Ronald Bailey of Reason Magazine reported that American women are having less children.

He drew his piece from the latest report from the National Center for Health Statistics (NCHS).

“The general fertility rate was 58.2 births per 1,000 women aged 15–44, down 2 percent from 2018 to reach another record low for the United States,” according to initial NCHS birth data for 2019. “The total fertility rate (TFR) was 1,705.0 births per 1,000 women [1.705 births per woman] in 2019, down 1 percent from 2018 to reach another record low for the nation.”

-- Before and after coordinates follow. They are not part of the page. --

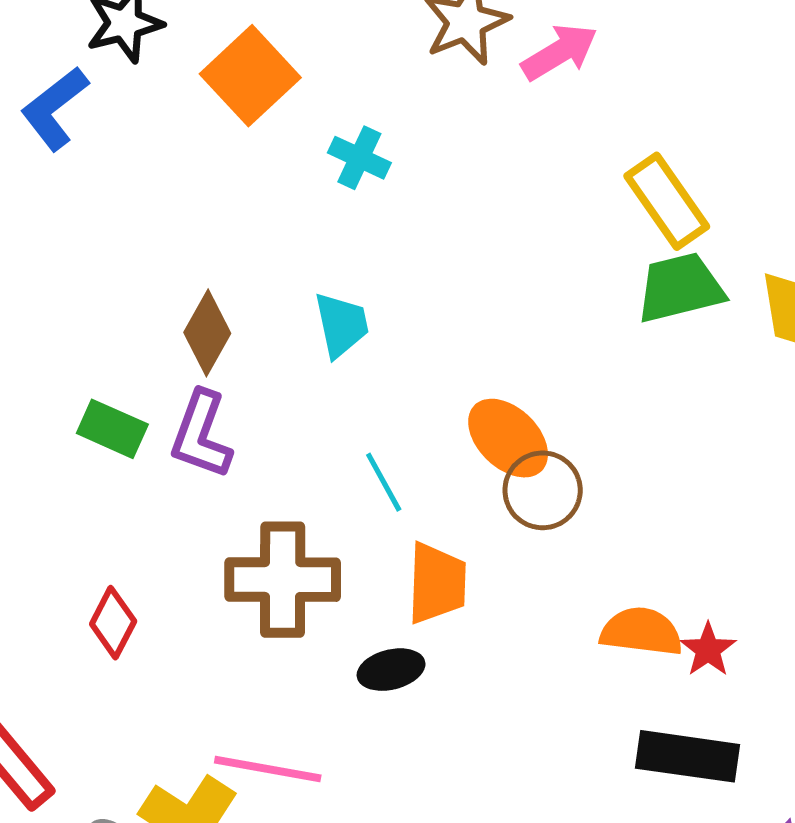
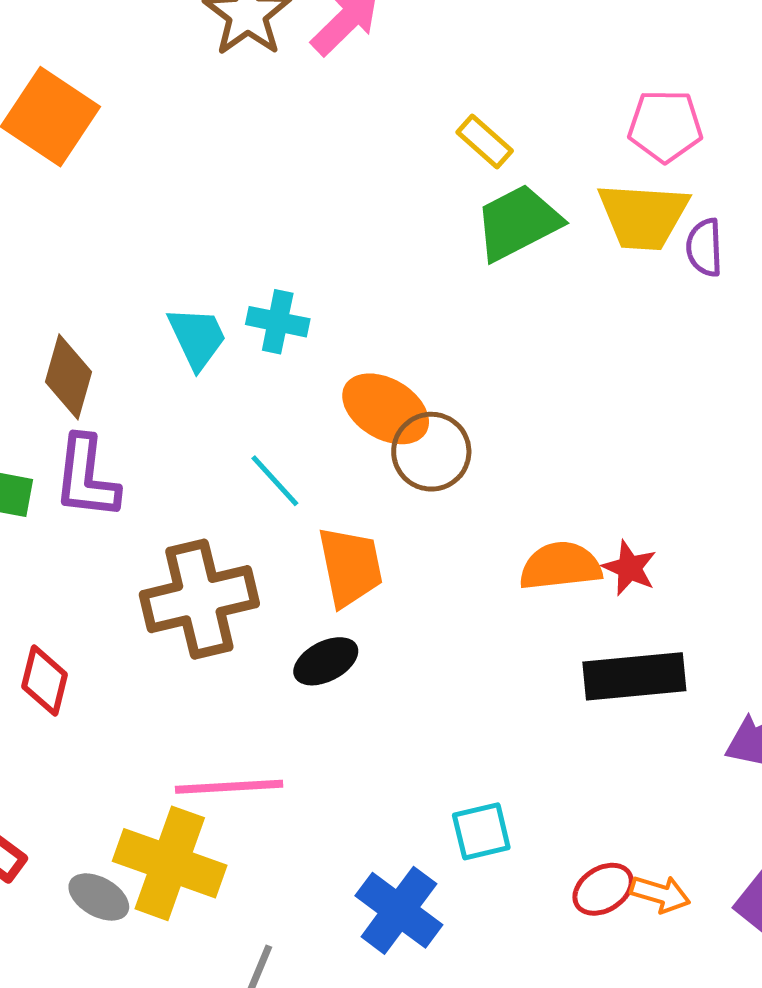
cyan cross: (359, 158) -> (278, 322), moved
yellow rectangle: (667, 201) -> (485, 142), size x0.6

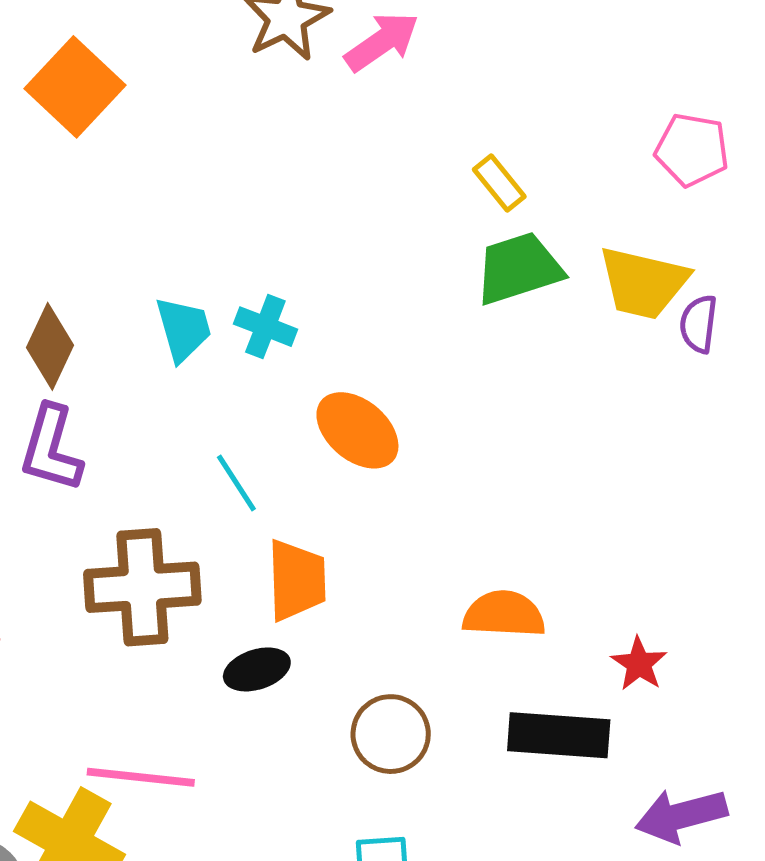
pink pentagon: (665, 126) -> (692, 150), moved
brown circle: (431, 452) -> (391, 734), moved
red star: (629, 568) -> (639, 664), moved

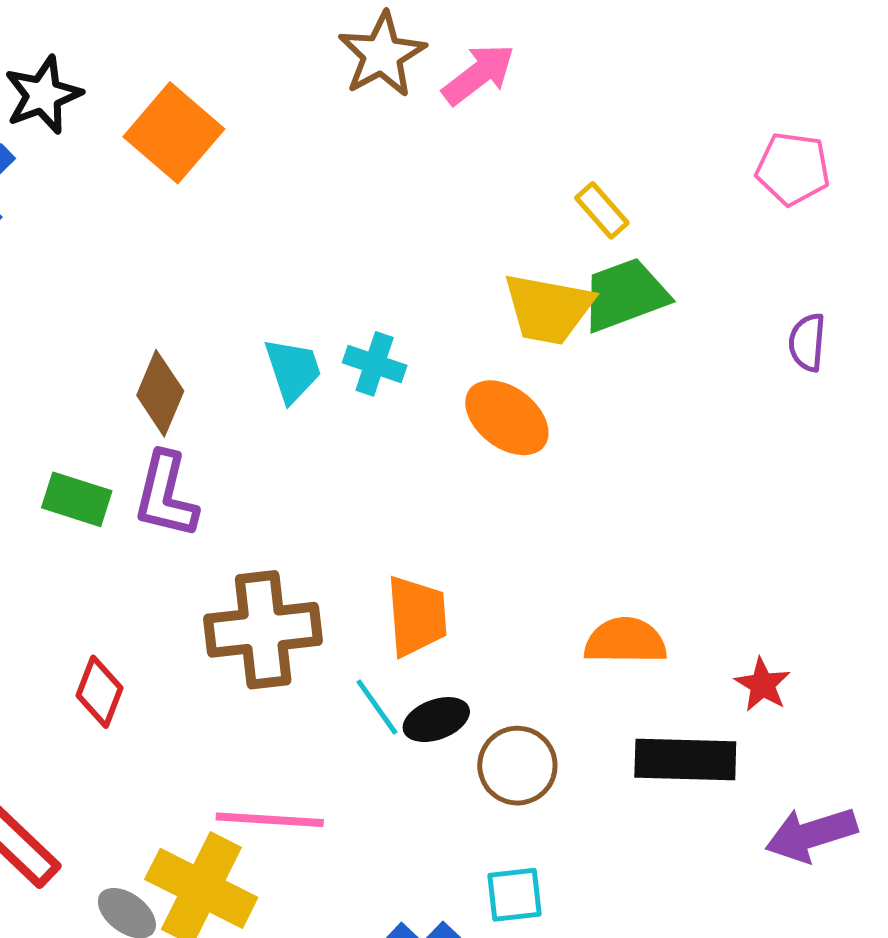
yellow trapezoid: (643, 283) -> (548, 309), moved
orange ellipse: (357, 430) -> (507, 418), moved
cyan line: (236, 483) -> (377, 707), moved
black ellipse: (257, 669) -> (436, 720), moved

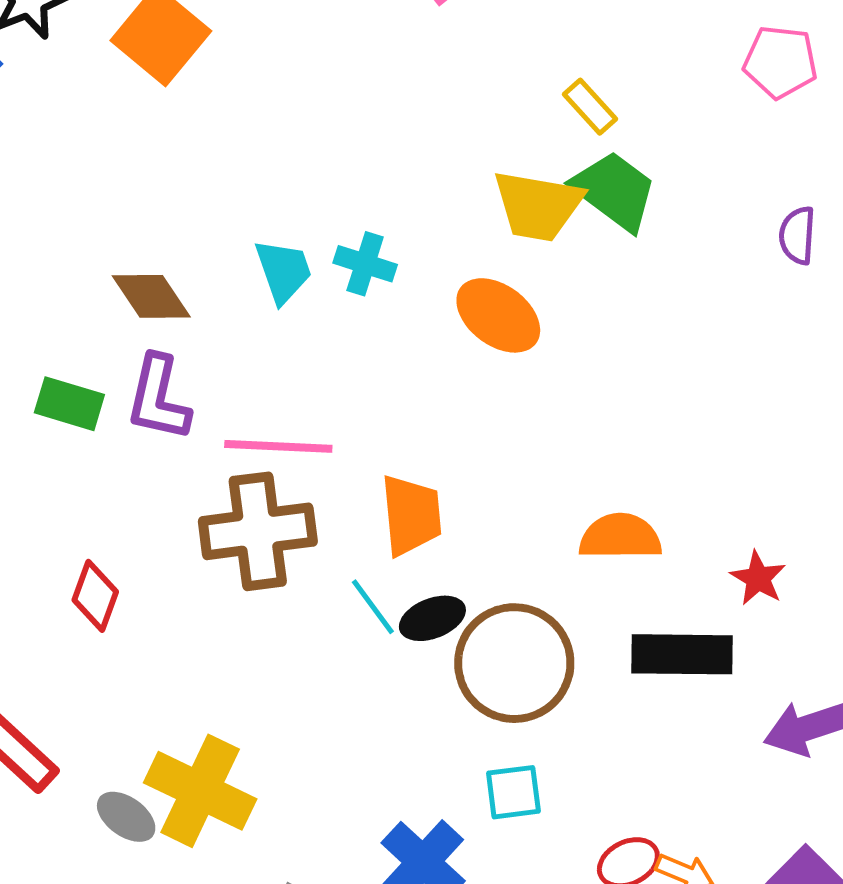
green trapezoid: (625, 295) -> (614, 191), turned 58
brown diamond: (160, 393) -> (151, 296), turned -56
brown circle: (517, 766) -> (514, 663), size x1.5
pink line: (270, 820) -> (278, 446), moved

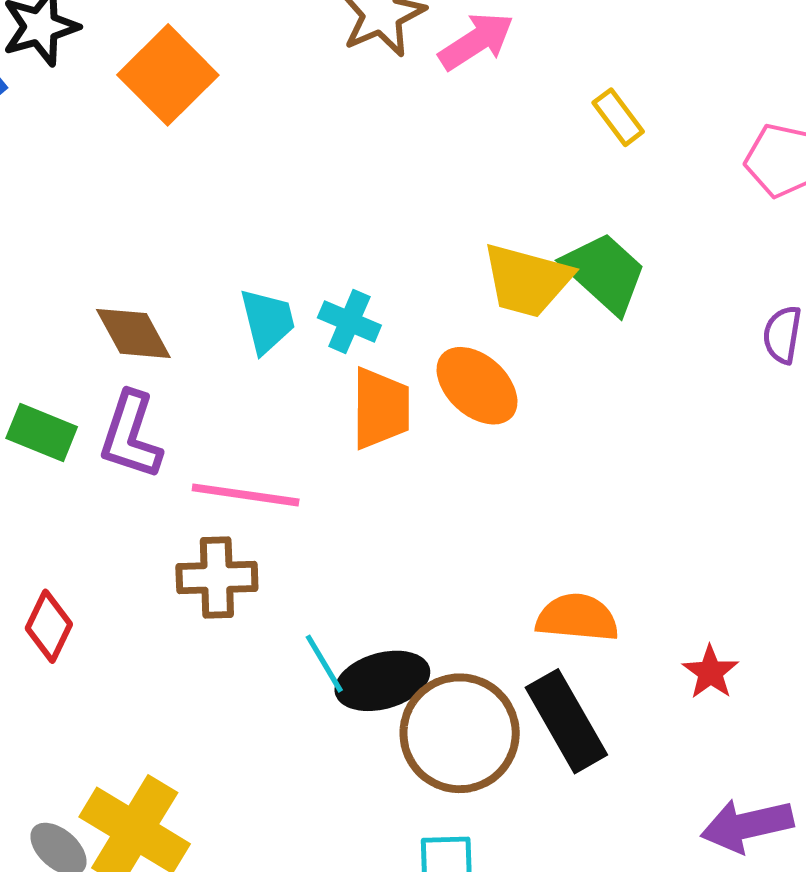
yellow rectangle: (590, 107) -> (618, 117), moved
orange trapezoid: (411, 515) -> (381, 408), moved
brown cross: (258, 531) -> (217, 577), size x0.7
black ellipse: (432, 618) -> (382, 681), size x1.4
black rectangle: (682, 654) -> (566, 721), moved, turned 54

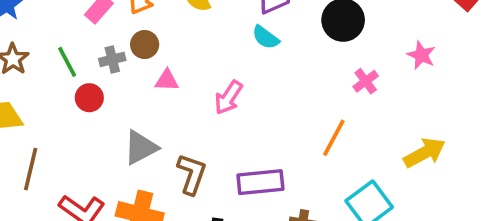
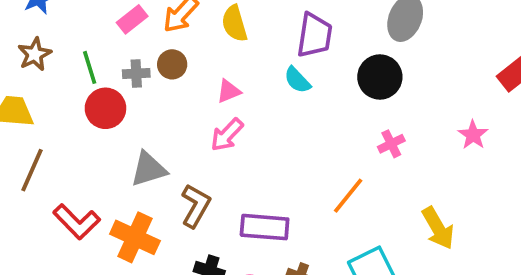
pink star: (421, 55) -> (473, 135), moved
pink triangle: (167, 80) -> (229, 91), moved, turned -35
red circle: (89, 98) -> (105, 108), size x1.4
pink arrow: (228, 98) -> (227, 135), moved
yellow arrow: (424, 153) -> (438, 228), turned 78

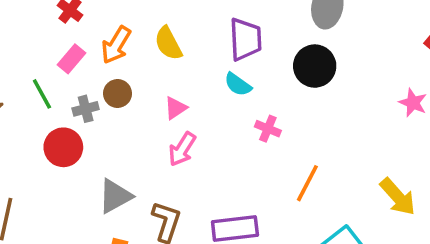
green line: (90, 67) -> (42, 94), moved
pink cross: (391, 144) -> (268, 129), moved, turned -30

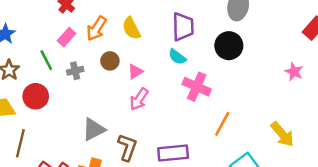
brown circle: (118, 93) -> (110, 61), moved
pink cross: (268, 129) -> (197, 87), size x1.6
red circle: (63, 147) -> (36, 96), moved

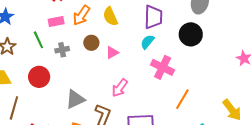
pink rectangle: (67, 37) -> (56, 21), turned 35
cyan semicircle: (177, 57) -> (147, 42), turned 91
red circle: (36, 96) -> (39, 77), moved
pink arrow: (139, 99) -> (120, 88), moved

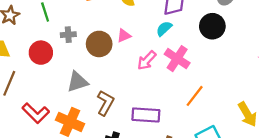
brown circle: (91, 43) -> (99, 44), moved, size x1.5
gray cross: (62, 50) -> (68, 35), moved
pink arrow: (120, 88) -> (147, 60), moved

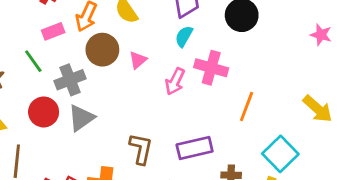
gray cross: (68, 35) -> (70, 80), size x1.5
brown circle: (99, 44) -> (102, 50), moved
gray triangle: (78, 82) -> (81, 118), moved

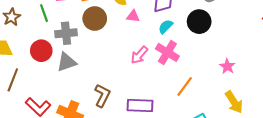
pink star: (321, 35) -> (227, 66), moved
cyan semicircle: (184, 36) -> (166, 27), moved
pink triangle: (138, 60) -> (133, 16), moved, turned 32

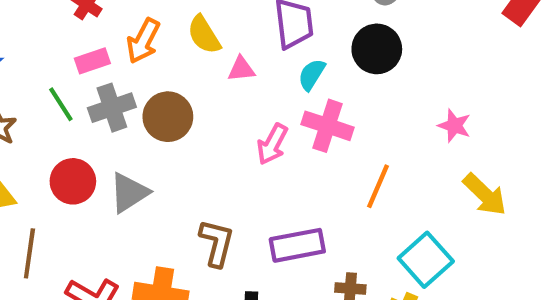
brown circle: (95, 18) -> (168, 117), moved
gray cross: (66, 33) -> (112, 108), moved

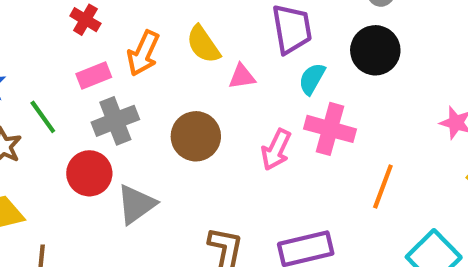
green line: (61, 104) -> (43, 117), moved
brown circle: (168, 117) -> (196, 136), moved
red circle: (73, 181) -> (89, 173), moved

In 2019, the total number 0f births was 3,745,540, a 1 percent decline from 3,791,712 in 2018. The report noted that this is the fifth year that the number of births has declined after an uptick in 2014, and the lowest number of births since 1986.

In 2019, the NCHS reported that U.S. TFR had declined to 1.73 births per woman which topped the previous U.S. fertility low point of 1.74 births per woman back in 1976. This number of births per woman is still below replacement. In other words, the level at which a given age segment can exactly replace itself is below the replacement average of 2.1 births per woman. Bailey noted that “The rate has generally been below replacement since 1971 and consistently below replacement since 2007.”

Furthermore, the NCHS revealed that births to teenage females between the ages of 15 and 19 also hit a record low of 16.6 births per 1,000 women. At the peak of the baby boom in the 1950s, births to teen mothers topped out at 96.3 per 1,000 women and then started to plummet. In the early 1990s, teen births briefly rose to 61.8 per 1,000 women, but have since plummeted by 75 percent.

Ronald Bailey provided a grim overview of the declining birth rates in the developed and developing world:

The U.S. TFR is now similar to that of many other countries, including those that make up the European Union (1.543), Australia (1.74), New Zealand (1.71), Japan (1.42), South Korea (0.977), Brazil (1.73), and China (1.69). This mirrors the decades long global trend of women choosing to bear ever fewer children over the course of their lifetimes. Global total fertility stood at more than five children per woman in 1964 and is well on its way toward below replacement levels, having now dropped to 2.415 children per woman as of 2018.

Given these facts, the U.S. will need to get a handle on immigration in order to avoid a demographic collapse. It will need to also reduce its military footprint abroad and scale back the welfare state as a means of freeing up funds to implement a paid leave program.